§ **EXERCISE REQUIREMENTS**
Return each line of the listing that contains the string "yapmak".
*** SUPPLIED INFORMATION
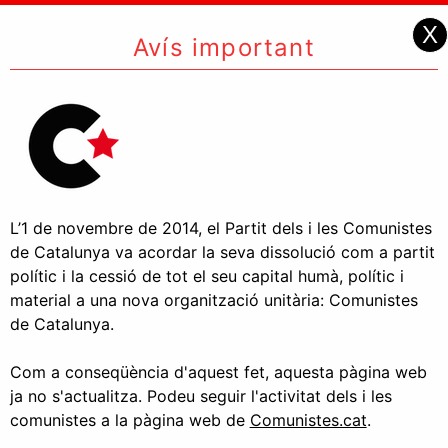
X
Avís important
L’1 de novembre de 2014, el Partit dels i les Comunistes
de Catalunya va acordar la seva dissolució com a partit
polític i la cessió de tot el seu capital humà, polític i
material a una nova organització unitària: Comunistes
de Catalunya.
Com a conseqüència d'aquest fet, aquesta pàgina web
ja no s'actualitza. Podeu seguir l'activitat dels i les
comunistes a la pàgina web de
Comunistes.cat
.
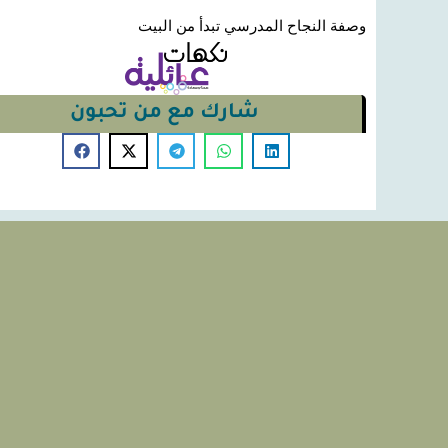
وصفة النجاح المدرسي تبدأ من البيت
شارك مع من تحبون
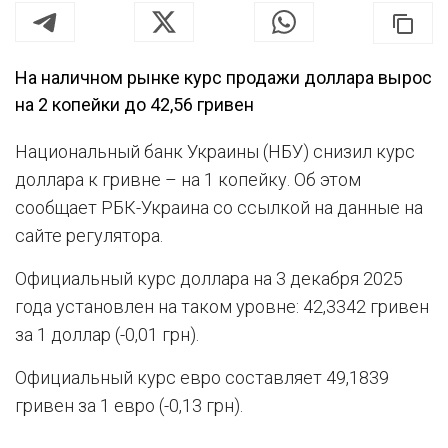
На наличном рынке курс продажи доллара вырос
на 2 копейки до 42,56 гривен
Национальный банк Украины (НБУ) снизил курс
доллара к гривне – на 1 копейку. Об этом
сообщает РБК-Украина со ссылкой на данные на
сайте регулятора.
Официальный курс доллара на 3 декабря 2025
года установлен на таком уровне: 42,3342 гривен
за 1 доллар (-0,01 грн).
Официальный курс евро составляет 49,1839
гривен за 1 евро (-0,13 грн).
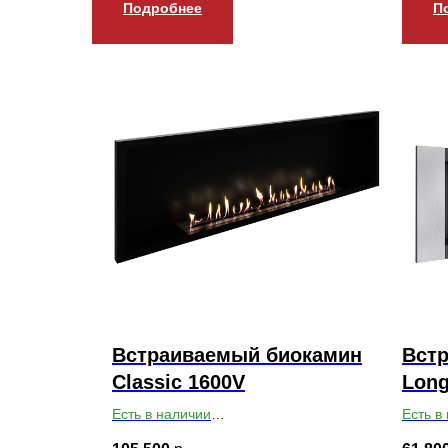
Подробнее
П
Встраиваемый биокамин
Вст
Classic 1600V
Long
Есть в наличии
Есть в
Габариты ВхШхГ: 450х1600х200
Габари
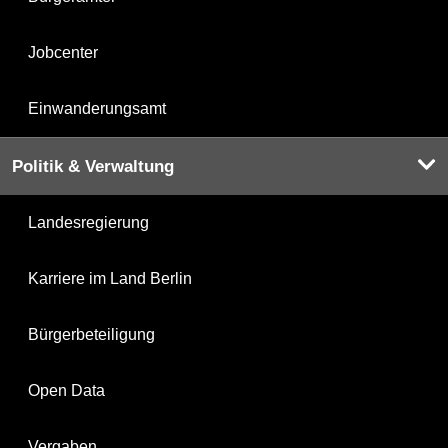
Jobcenter
Einwanderungsamt
Politik & Verwaltung
Landesregierung
Karriere im Land Berlin
Bürgerbeteiligung
Open Data
Vergaben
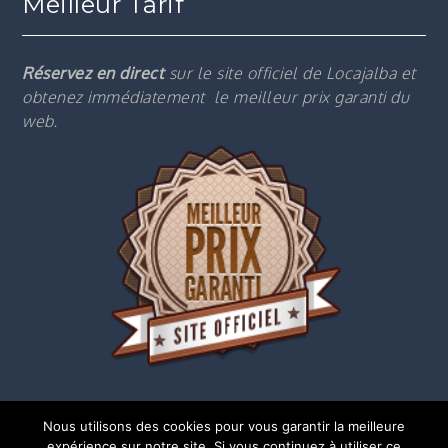
Meilleur Tarif
Réservez en direct
sur le site officiel de Locajalba et
obtenez immédiatement le m
eilleur prix garanti du
web.
Nous utilisons des cookies pour vous garantir la meilleure
expérience sur notre site. Si vous continuez à utiliser ce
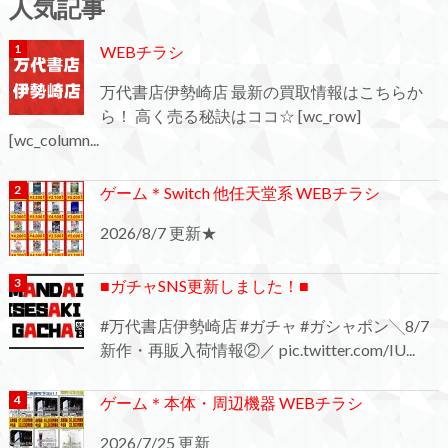
人気記事
WEBチラシ
万代書店伊勢崎店 最新の買取情報はこちらか
ら！ 高く売る秘訣はココ☆ [wc_row]
[wc_column...
ゲーム＊Switch 他任天堂系 WEBチラシ
2026/8/7 更新★
■ガチャSNS更新しました！■
#万代書店伊勢崎店 #ガチャ #ガシャポン╲8/7
新作・再販入荷情報②／ pic.twitter.com/IU...
ゲーム＊本体・周辺機器 WEBチラシ
2026/7/25 更新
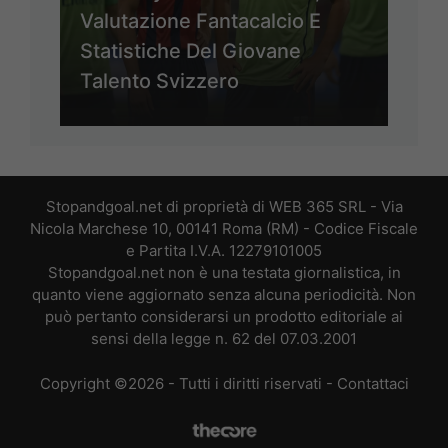
Valutazione Fantacalcio E
Statistiche Del Giovane
Talento Svizzero
Stopandgoal.net di proprietà di WEB 365 SRL - Via
Nicola Marchese 10, 00141 Roma (RM) - Codice Fiscale
e Partita I.V.A. 12279101005
Stopandgoal.net non è una testata giornalistica, in
quanto viene aggiornato senza alcuna periodicità. Non
può pertanto considerarsi un prodotto editoriale ai
sensi della legge n. 62 del 07.03.2001
Copyright ©2026 - Tutti i diritti riservati -
Contattaci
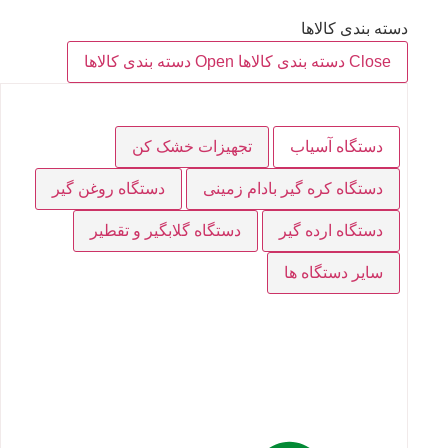
دسته بندی کالاها
Close دسته بندی کالاها
Open دسته بندی کالاها
دستگاه آسیاب
تجهیزات خشک کن
دستگاه کره گیر بادام زمینی
دستگاه روغن گیر
دستگاه ارده گیر
دستگاه گلابگیر و تقطیر
سایر دستگاه ها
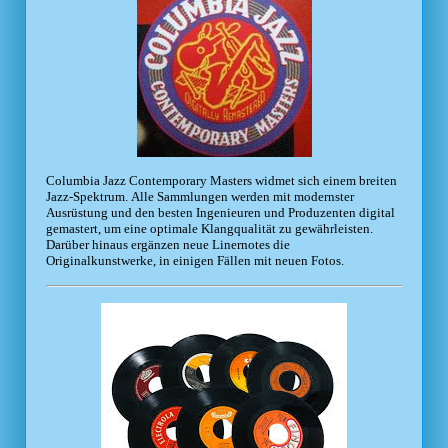
Columbia Jazz Contemporary Masters widmet sich einem breiten
Jazz-Spektrum. Alle Sammlungen werden mit modernster
Ausrüstung und den besten Ingenieuren und Produzenten digital
gemastert, um eine optimale Klangqualität zu gewährleisten.
Darüber hinaus ergänzen neue Linernotes die
Originalkunstwerke, in einigen Fällen mit neuen Fotos.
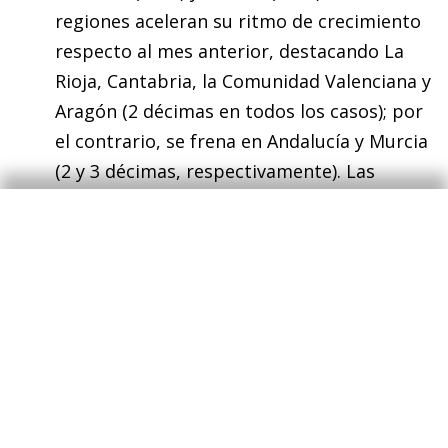
regiones aceleran su ritmo de crecimiento
respecto al mes anterior, destacando La
Rioja, Cantabria, la Comunidad Valenciana y
Aragón (2 décimas en todos los casos); por
el contrario, se frena en Andalucía y Murcia
(2 y 3 décimas, respectivamente). Las
regiones menos dinámicas en términos de
afiliación son País Vasco (1,0% interanual) y
Extremadura (0,8%).
La tasa de temporalidad continúa
reduciéndose:
del total de afiliados al
Régimen General, el 11,8% son temporales,
2 décimas menos que el mes anterior
(12,7% en febrero de 2024) y la tasa más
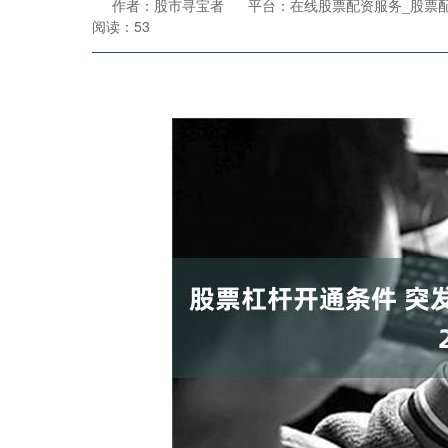
作者：股市寻宝者
平台：在线股票配资服务_股票
阅读：53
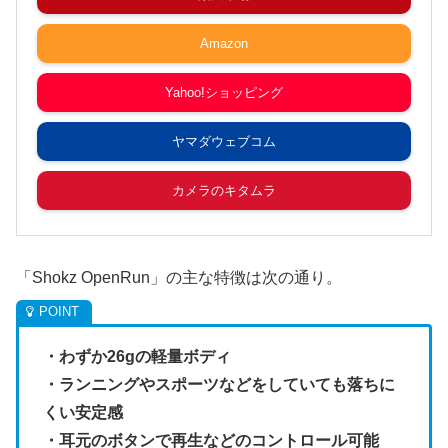
Amazon
Yahoo!ショッピング
ヤマダウェブコム
カメラのキタムラ
「Shokz OpenRun」の主な特徴は次の通り。
・わずか26gの軽量ボディ
・ランニングやスポーツなどをしていても落ちに
くい安定感
・耳元のボタンで再生などのコントロール可能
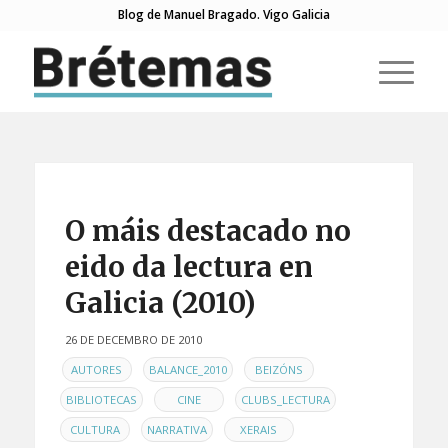
Blog de Manuel Bragado. Vigo Galicia
di:
di:
O máis destacado no
eido da lectura en
Galicia (2010)
26 DE DECEMBRO DE 2010
EN
,
,
,
AUTORES
BALANCE_2010
BEIZÓNS
,
,
,
BIBLIOTECAS
CINE
CLUBS_LECTURA
,
,
CULTURA
NARRATIVA
XERAIS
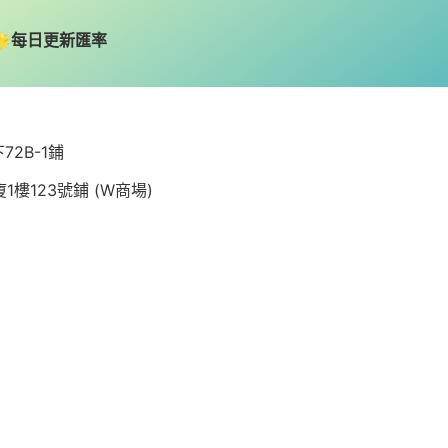
 🌟每日更新匯率
2B-1鋪
樓123號鋪 (W商場)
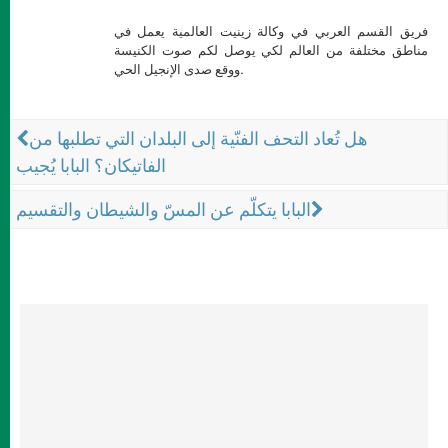
فريق القسم العربي في وكالة زينيت العالمية يعمل في
مناطق مختلفة من العالم لكي يوصل لكم صوت الكنيسة
ووقع صدى الإنجيل الحي.
هل تُعاد التحف الفنّية إلى البلدان التي تطلبها من
الفاتيكان؟ البابا يُجيب
البابا يتكلّم عن المسّ والشيطان والتقسيم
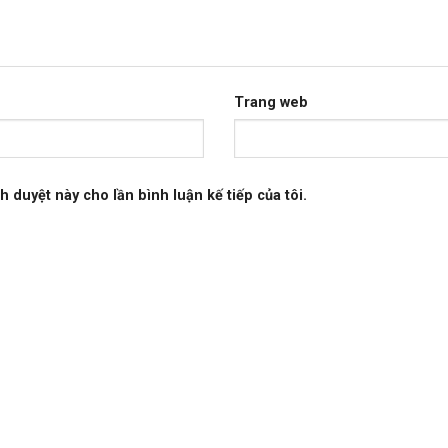
Trang web
h duyệt này cho lần bình luận kế tiếp của tôi.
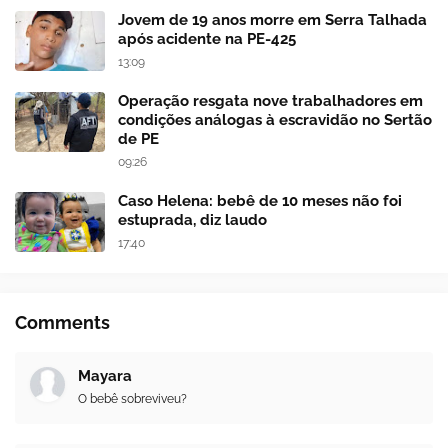
Jovem de 19 anos morre em Serra Talhada
após acidente na PE-425
13:09
Operação resgata nove trabalhadores em
condições análogas à escravidão no Sertão
de PE
09:26
Caso Helena: bebê de 10 meses não foi
estuprada, diz laudo
17:40
Comments
Mayara
O bebê sobreviveu?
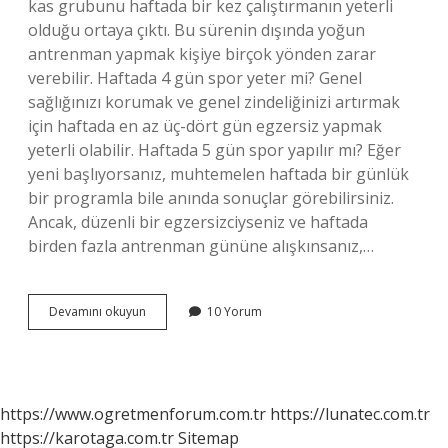
kas grubunu haftada bir kez çalıştırmanın yeterli
olduğu ortaya çıktı. Bu sürenin dışında yoğun
antrenman yapmak kişiye birçok yönden zarar
verebilir. Haftada 4 gün spor yeter mi? Genel
sağlığınızı korumak ve genel zindeliğinizi artırmak
için haftada en az üç-dört gün egzersiz yapmak
yeterli olabilir. Haftada 5 gün spor yapılır mı? Eğer
yeni başlıyorsanız, muhtemelen haftada bir günlük
bir programla bile anında sonuçlar görebilirsiniz.
Ancak, düzenli bir egzersizciyseniz ve haftada
birden fazla antrenman gününe alışkınsanız,…
1
Devamını okuyun
10 Yorum
Haftada
Kaç
Gün
Spor
Yapılmalı
https://www.ogretmenforum.com.tr
https://lunatec.com.tr
https://karotaga.com.tr
Sitemap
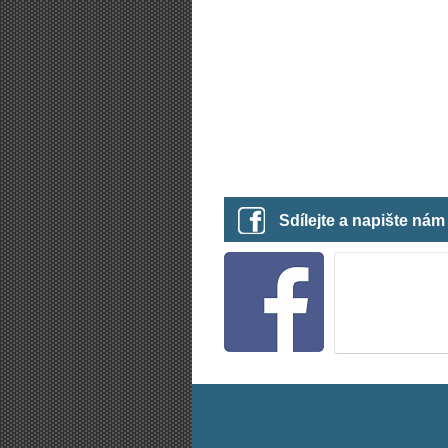
Sdílejte a napište ná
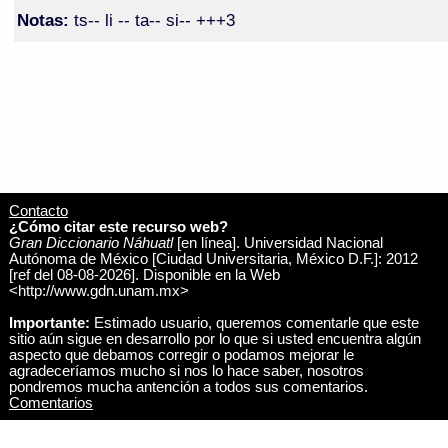
Notas:
ts-- li -- ta-- si-- +++3
Contacto
¿Cómo citar este recurso web?
Gran Diccionario Náhuatl
[en línea]. Universidad Nacional
Autónoma de México [Ciudad Universitaria, México D.F.]: 2012
[ref del 08-08-2026]. Disponible en la Web
<http://www.gdn.unam.mx>
Importante:
Estimado usuario, queremos comentarle que este
sitio aún sigue en desarrollo por lo que si usted encuentra algún
aspecto que debamos corregir o podamos mejorar le
agradeceríamos mucho si nos lo hace saber, nosotros
pondremos mucha antención a todos sus comentarios.
Comentarios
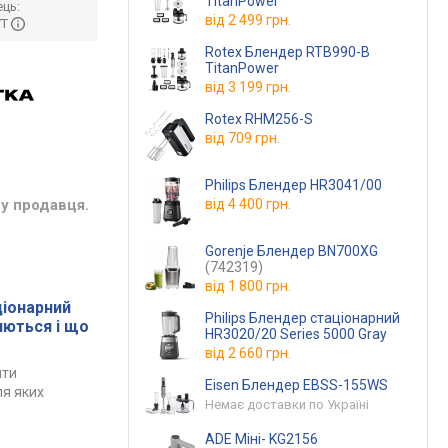
TitanPower
ць:
від
2 499 грн.
УТ
Rotex Блендер RTB990-B
TitanPower
від
3 199 грн.
Rotex RHM256-S
від
709 грн.
Philips Блендер HR3041/00
у продавця.
від
4 400 грн.
Gorenje Блендер BN700XG
(742319)
від
1 800 грн.
ціонарний
Philips Блендер стаціонарний
яються і що
HR3020/20 Series 5000 Gray
від
2 660 грн.
ити
Eisen Блендер EBSS-155WS
ля яких
Немає доставки по Україні
ADE Міні- KG2156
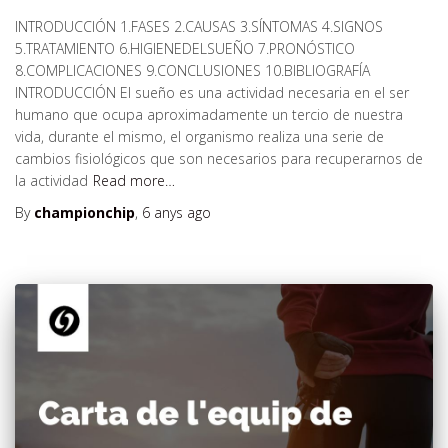
INTRODUCCIÓN 1.FASES 2.CAUSAS 3.SÍNTOMAS 4.SIGNOS
5.TRATAMIENTO 6.HIGIENEDELSUEÑO 7.PRONÓSTICO
8.COMPLICACIONES 9.CONCLUSIONES 10.BIBLIOGRAFÍA
INTRODUCCIÓN El sueño es una actividad necesaria en el ser
humano que ocupa aproximadamente un tercio de nuestra
vida, durante el mismo, el organismo realiza una serie de
cambios fisiológicos que son necesarios para recuperarnos de
la actividad
Read more…
By
championchip
,
6 anys
ago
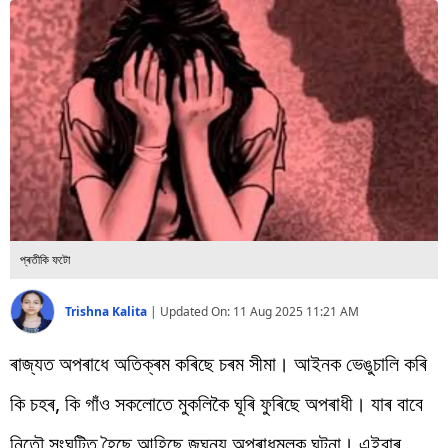
বিশ্ব
প্ৰযুক্তি
Videos
প্ৰতীকি ফটো
Trishna Kalita
|
Updated On:
11 Aug 2025 11:21 AM
ৰাজ্যত অপৰাধে অতিক্ৰম কৰিছে চৰম সীমা। আইনক ভেঙুচালি কৰি
কি চহৰ, কি গাঁও সকলোতে মুকলিকৈ ঘূৰি ফুৰিছে অপৰাধী। যাৰ বাবে
নিতৌ সংঘটিত হৈছে আহিছে জঘন্য অপৰাধমূলক ঘটনা। এইবাৰ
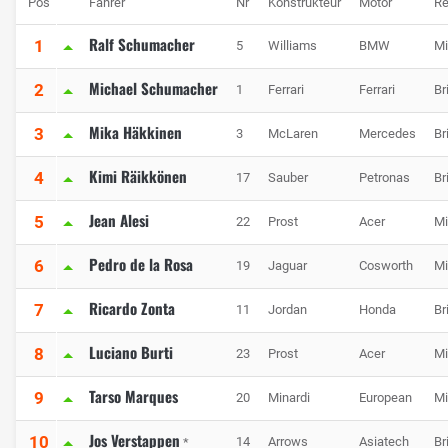
Pos
Fahrer
Nr
Konstrukteur
Motor
Re
Ralf Schumacher
1
5
Williams
BMW
Mi
Michael Schumacher
2
1
Ferrari
Ferrari
Br
Mika Häkkinen
3
3
McLaren
Mercedes
Br
Kimi Räikkönen
4
17
Sauber
Petronas
Br
Jean Alesi
5
22
Prost
Acer
Mi
Pedro de la Rosa
6
19
Jaguar
Cosworth
Mi
Ricardo Zonta
7
11
Jordan
Honda
Br
Luciano Burti
8
23
Prost
Acer
Mi
Tarso Marques
9
20
Minardi
European
Mi
Jos Verstappen
10
14
Arrows
Asiatech
Br
*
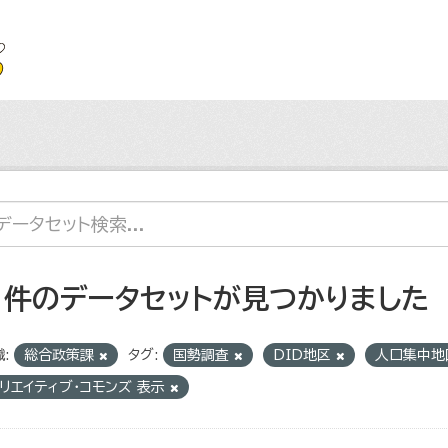
1 件のデータセットが見つかりました
:
総合政策課
タグ:
国勢調査
DID地区
人口集中
リエイティブ・コモンズ 表示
******
§ **RESULT OF THIS EXERCISE**
antrenman yapmak kişiye birçok yönden zarar
için haftada en az üç-dört gün egzersiz yapmak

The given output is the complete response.